European countries are against Syria’s current leadership because they want to install a government that will follow their wishes, he said. Saudi Arabia’s professed goal of advancing democracy in Syria is “funny,” Assad said.
Assad’s security forces are trying to crush a 14-month-old rebellion against his rule. A United Nations cease-fire plan has failed to curb violence, with Syrian security forces killing 21 people today, according to Al Arabiya. Creating aid corridors in Syria to protect civilians from government troops or considering air attacks would be “premature,” U.S. Ambassador to the United Nations Susan Rice said yesterday. Last month, Hollande told Europe 1 radio he would participate in a military operation in Syria if it were approved by the UN.

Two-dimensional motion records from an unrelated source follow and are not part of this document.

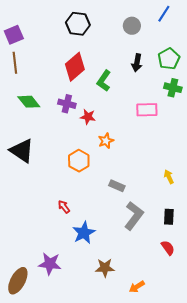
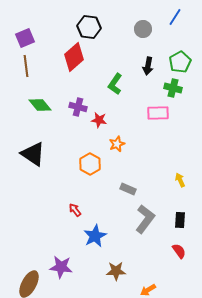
red diamond: (75, 67) -> (74, 57), moved
green cross: (173, 88) -> (173, 88), moved

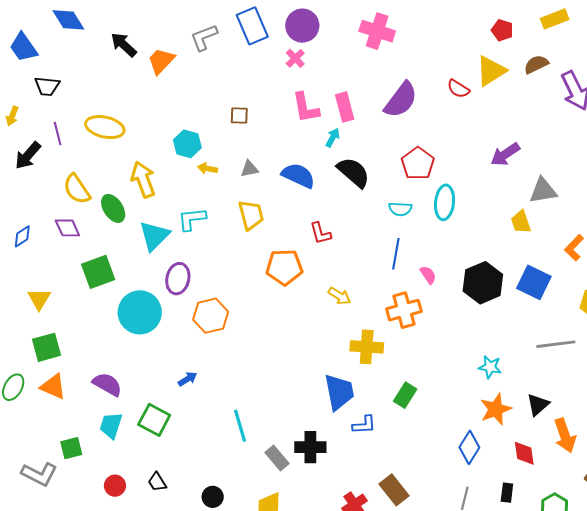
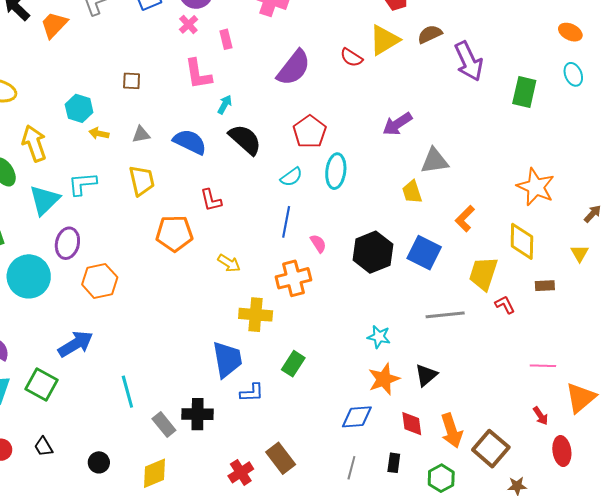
pink rectangle: (345, 107) -> (226, 39), moved, size x0.7
cyan semicircle: (400, 209) -> (291, 177), turned -40
blue arrow: (188, 379) -> (76, 344), size x1.8
orange arrow: (565, 436) -> (452, 431), moved
blue diamond: (469, 447) -> (357, 417), turned 52

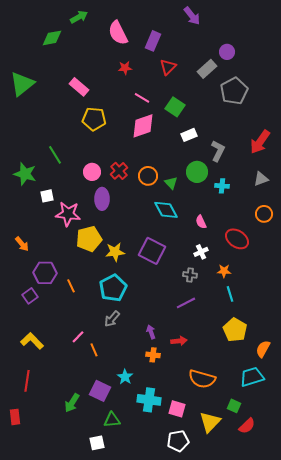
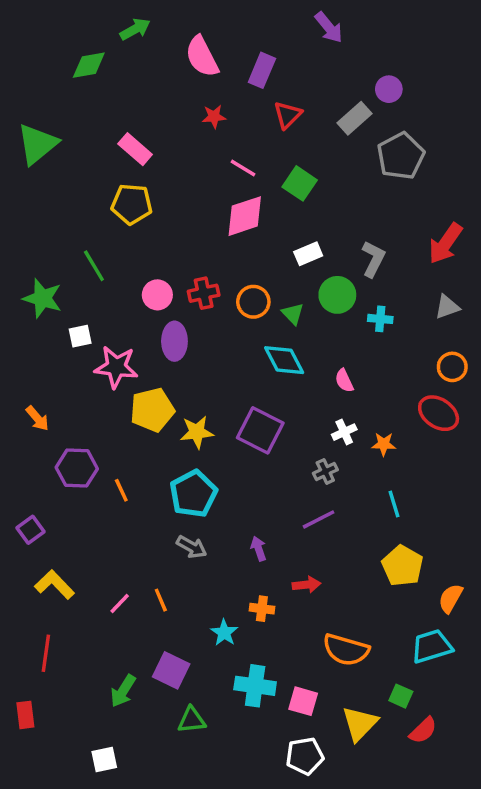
yellow pentagon: (94, 119) -> (132, 204), moved
white rectangle: (189, 135) -> (308, 254), moved
red cross: (119, 171) -> (204, 293), turned 30
red ellipse: (237, 239) -> (439, 413), moved
orange star: (224, 271) -> (384, 444), moved
gray cross: (190, 275) -> (325, 471), turned -32
purple square: (30, 296) -> (30, 530), moved
gray arrow: (112, 319) -> (192, 547), turned -102
purple arrow: (151, 332) -> (259, 549), moved
pink line: (78, 337) -> (120, 603), moved
cyan star: (125, 377) -> (224, 633), moved
white square: (97, 443) -> (104, 760), moved

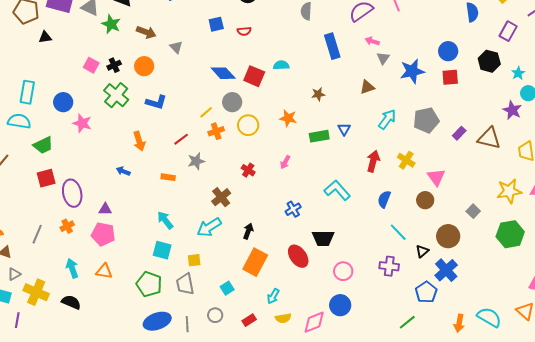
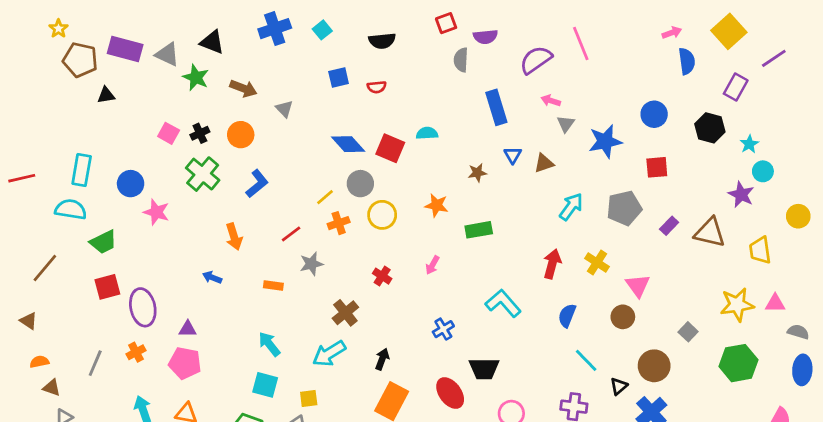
red square: (450, 77) -> (657, 167), moved
blue L-shape: (156, 102) -> (257, 184), turned -55
blue triangle: (344, 129) -> (513, 155), moved

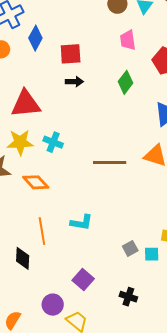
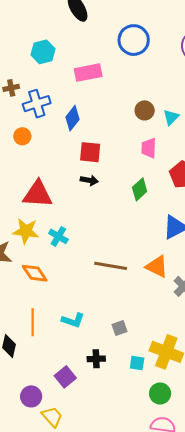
blue diamond: (35, 38) -> (72, 118), moved
gray square: (130, 248) -> (119, 328), moved
black cross: (128, 297) -> (96, 359), moved, turned -30

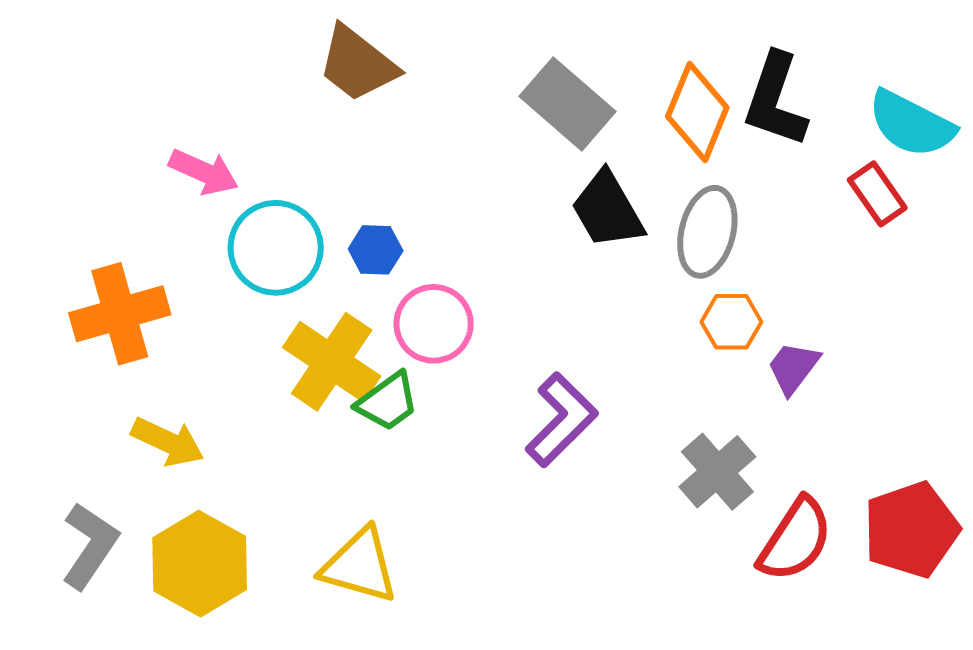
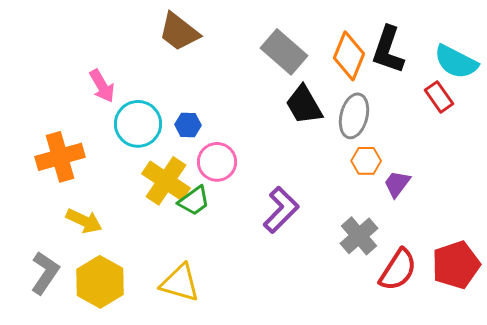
pink arrow: (204, 172) -> (102, 86), turned 36

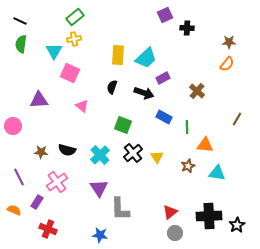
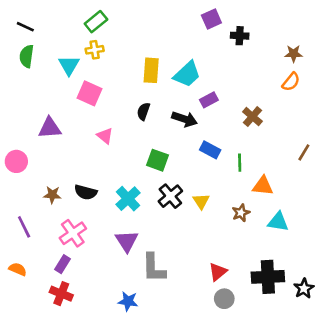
purple rectangle: (37, 202) -> (63, 264), moved

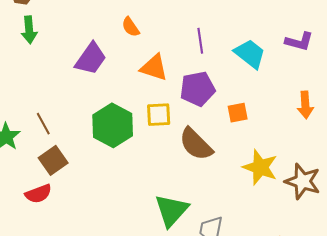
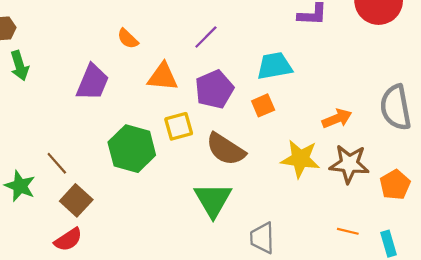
purple line: (200, 41) -> (206, 37), turned 65
cyan trapezoid: (250, 54) -> (274, 66), moved, turned -36
orange arrow: (305, 105) -> (337, 119), moved, turned -96
green triangle: (171, 210) -> (213, 200), moved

Failure by the UN monitoring mission may persuade Russia and China, the strongest advocates for giving Annan’s initiative more time, to consider stronger measures such as additional sanctions to pressure Assad to stop killing his opponents and civilians.
Assad said today that the support provided to his country by the two nations is aimed at shoring up regional stability and not aiding his government’s survival. The Syrian president said that parliamentary elections on May 7 showed the country backed his reform plans.
Fifty-one percent of Syrian voters took part in the election, Khalaf al-Ezzawi, head of the elections panel, told a news conference on state television yesterday.